(Data items)
■ ■ ■

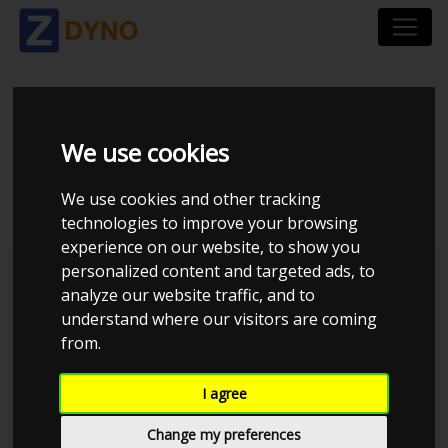
SKODA FABIA SEDAN
We use cookies
1,4
We use cookies and other tracking
technologies to improve your browsing
experience on our website, to show you
personalized content and targeted ads, to
analyze our website traffic, and to
understand where our visitors are coming
from.
I agree
Change my preferences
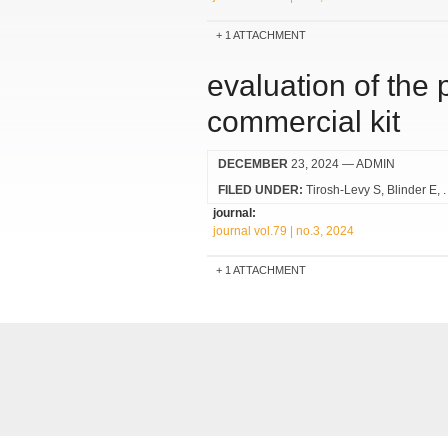
1 ATTACHMENT
evaluation of the
commercial kit
DECEMBER
23, 2024
— ADMIN
FILED UNDER:
Tirosh-Levy S
Blinder E
journal:
journal vol.79 | no.3, 2024
1 ATTACHMENT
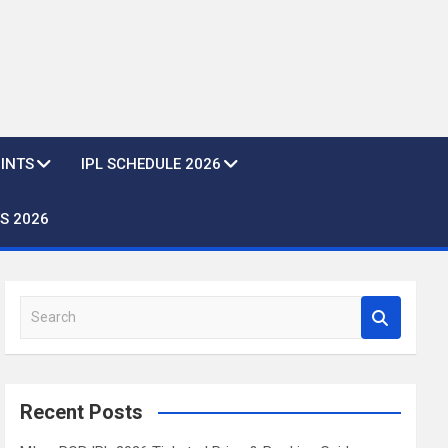
OINTS
IPL SCHEDULE 2026
S 2026
S
e
a
r
c
Recent Posts
h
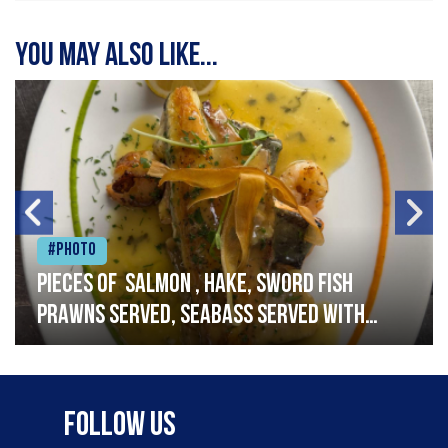
You may also like...
#Photo
Pieces of salmon , hake, sword fish
prawns served, seabass served with
garlic lemon butter sauce
Follow Us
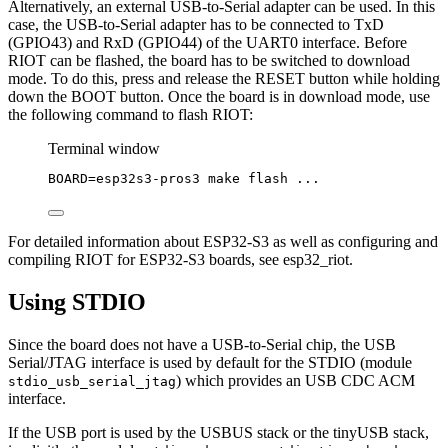
Alternatively, an external USB-to-Serial adapter can be used. In this
case, the USB-to-Serial adapter has to be connected to TxD
(GPIO43) and RxD (GPIO44) of the UART0 interface. Before
RIOT can be flashed, the board has to be switched to download
mode. To do this, press and release the RESET button while holding
down the BOOT button. Once the board is in download mode, use
the following command to flash RIOT:
Terminal window
BOARD
=
esp32s3-pros3
make
flash
...
For detailed information about ESP32-S3 as well as configuring and
compiling RIOT for ESP32-S3 boards, see esp32_riot.
Using STDIO
Since the board does not have a USB-to-Serial chip, the USB
Serial/JTAG interface is used by default for the STDIO (module
) which provides an USB CDC ACM
stdio_usb_serial_jtag
interface.
If the USB port is used by the USBUS stack or the tinyUSB stack,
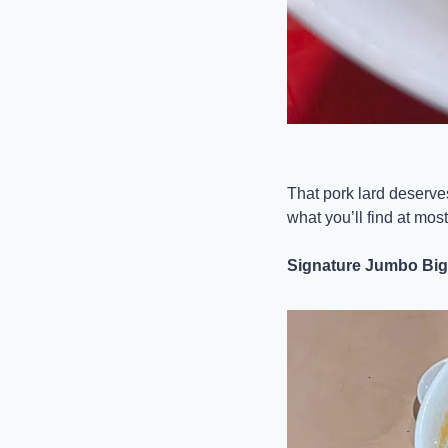
That pork lard deserves 
what you’ll find at mos
Signature Jumbo Big 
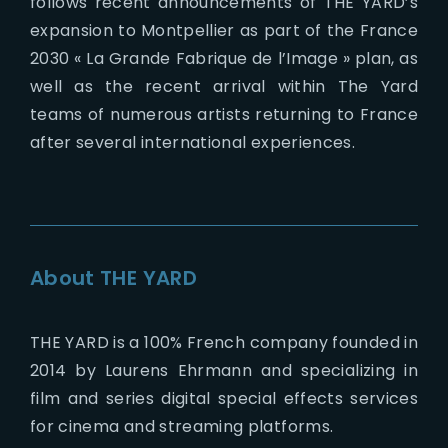
follows recent announcements of THE YARD’s
expansion to Montpellier as part of the France
2030 « La Grande Fabrique de l’Image » plan, as
well as the recent arrival within The Yard
teams of numerous artists returning to France
after several international experiences.
About THE YARD
THE YARD is a 100% French company founded in
2014 by Laurens Ehrmann and specializing in
film and series digital special effects services
for cinema and streaming platforms.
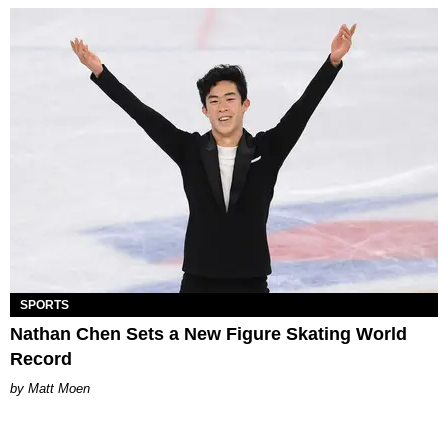
SPORTS
Nathan Chen Sets a New Figure Skating World
Record
Matt Moen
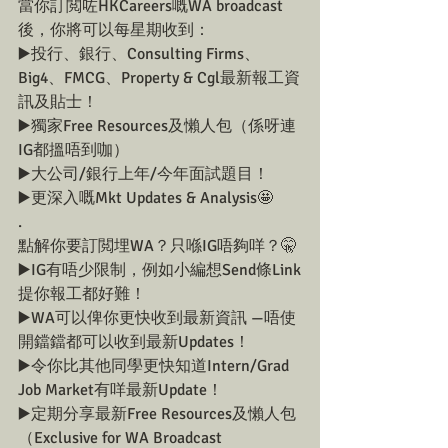
當你訂閲咗HKCareers嘅WA broadcast
後，你將可以每星期收到：
▶️投行、銀行、Consulting Firms、
Big4、FMCG、Property & Cgl最新報工資
訊及貼士！
▶️獨家Free Resources及懶人包（係呀連
IG都搵唔到咖）
▶️大公司/銀行上年/今年面試題目！
▶️更深入嘅Mkt Updates & Analysis🤩
.
點解你要訂閲埋WA？只喺IG唔夠咩？🤫
▶️IG有唔少限制，例如小編想Send條Link
提你報工都好難！
▶️WA可以俾你更快收到最新資訊 —唔使
開鐺鐺都可以收到最新Updates！
▶️令你比其他同學更快知道Intern/Grad 
Job Market有咩最新Update！
▶️定期分享最新Free Resources及懶人包
（Exclusive for WA Broadcast 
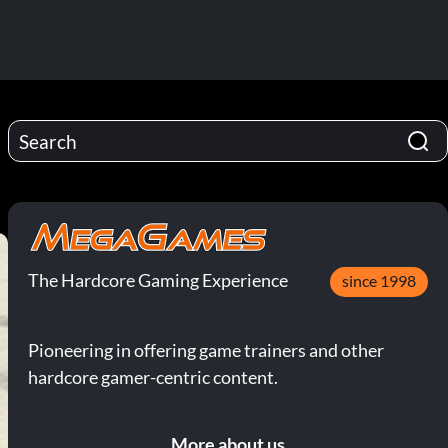
The Hardcore Gaming Experience
since 1998
Pioneering in offering game trainers and other
hardcore gamer-centric content.
More about us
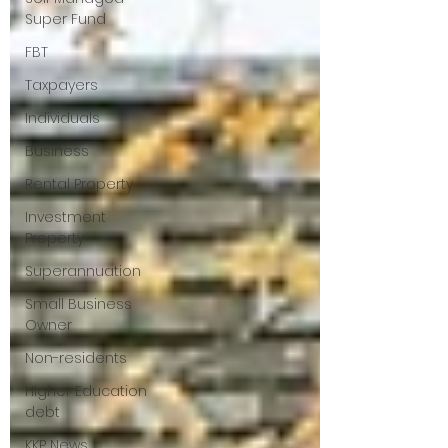
Super Fund
FBT
Taxpayers
Individuals
Business
Rental Property
Investment
Property
Superannuation
Small Business
Owner
Non-residents
Higher Education
debt
KKP News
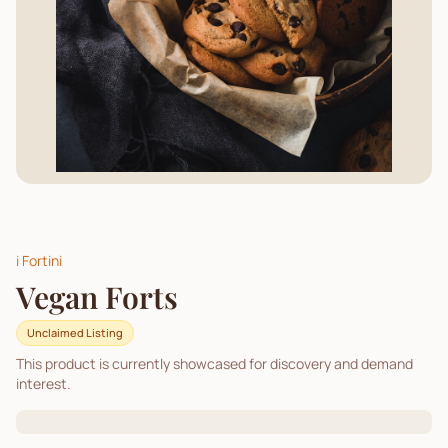
i Fortini
Vegan Forts
Unclaimed Listing
This product is currently showcased for discovery and demand
interest.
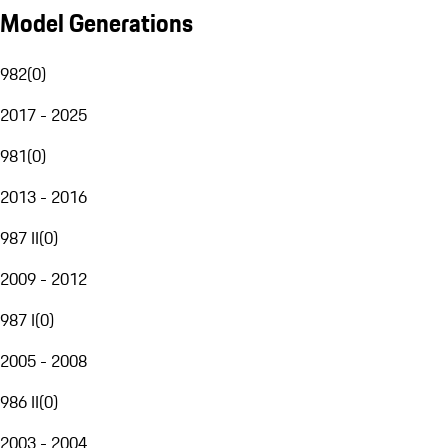
Model Generations
982
(
0
)
2017 - 2025
981
(
0
)
2013 - 2016
987 II
(
0
)
2009 - 2012
987 I
(
0
)
2005 - 2008
986 II
(
0
)
2003 - 2004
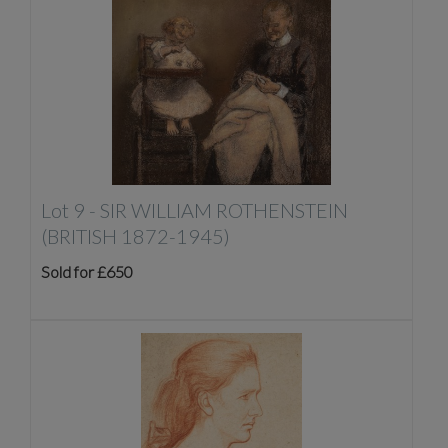
Lot 9 -
SIR WILLIAM ROTHENSTEIN
(BRITISH 1872-1945)
Sold for £650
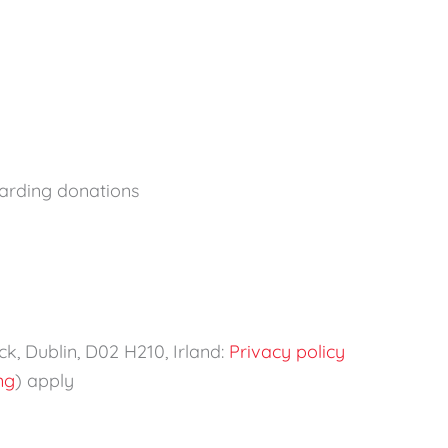
garding donations
k, Dublin, D02 H210, Irland:
Privacy policy
ng
) apply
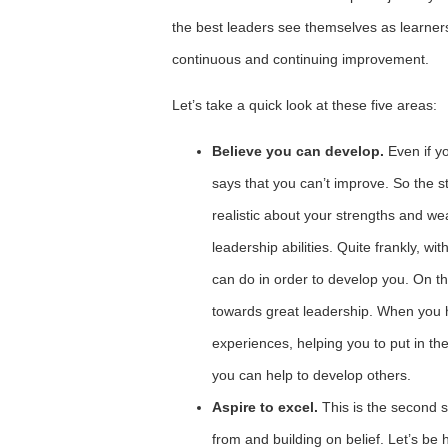
the best leaders see themselves as learners
continuous and continuing improvement.
Let’s take a quick look at these five areas:
Believe you can develop.
Even if y
says that you can’t improve. So the st
realistic about your strengths and w
leadership abilities. Quite frankly, wi
can do in order to develop you. On the
towards great leadership. When you 
experiences, helping you to put in the
you can help to develop others.
Aspire to excel.
This is the second 
from and building on belief. Let’s be 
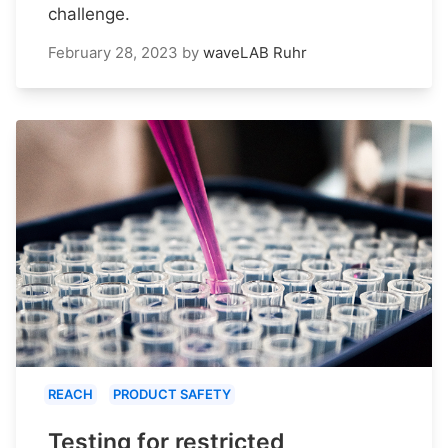
challenge.
February 28, 2023
by
waveLAB Ruhr
REACH
PRODUCT SAFETY
Testing for restricted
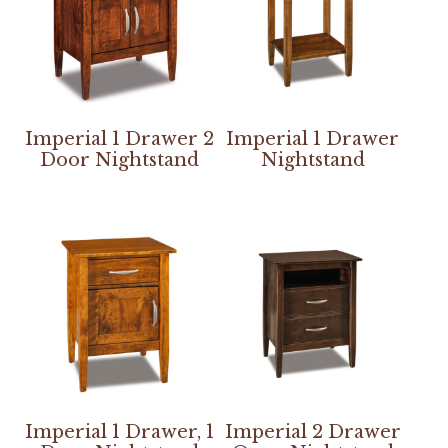
Imperial 1 Drawer 2
Imperial 1 Drawer
Door Nightstand
Nightstand
Imperial 1 Drawer, 1
Imperial 2 Drawer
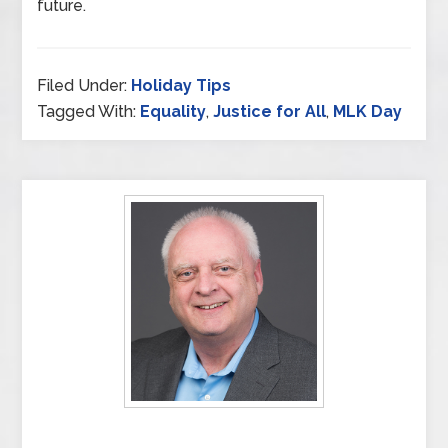
future.
Filed Under:
Holiday Tips
Tagged With:
Equality
,
Justice for All
,
MLK Day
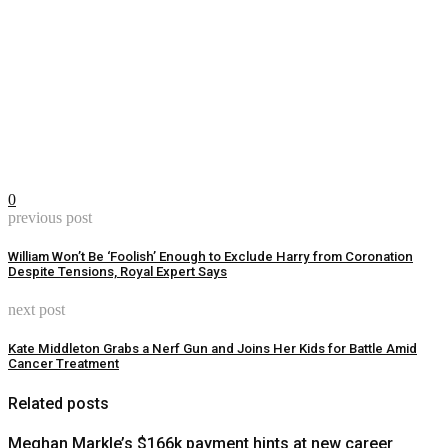
0
previous post
William Won’t Be ‘Foolish’ Enough to Exclude Harry from Coronation
Despite Tensions, Royal Expert Says
next post
Kate Middleton Grabs a Nerf Gun and Joins Her Kids for Battle Amid
Cancer Treatment
Related posts
Meghan Markle’s $166k payment hints at new career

■ ■ ■

Find every line in the records that uses the string "website", then copy it.

experience on our website, to show you
analyze our website traffic, and to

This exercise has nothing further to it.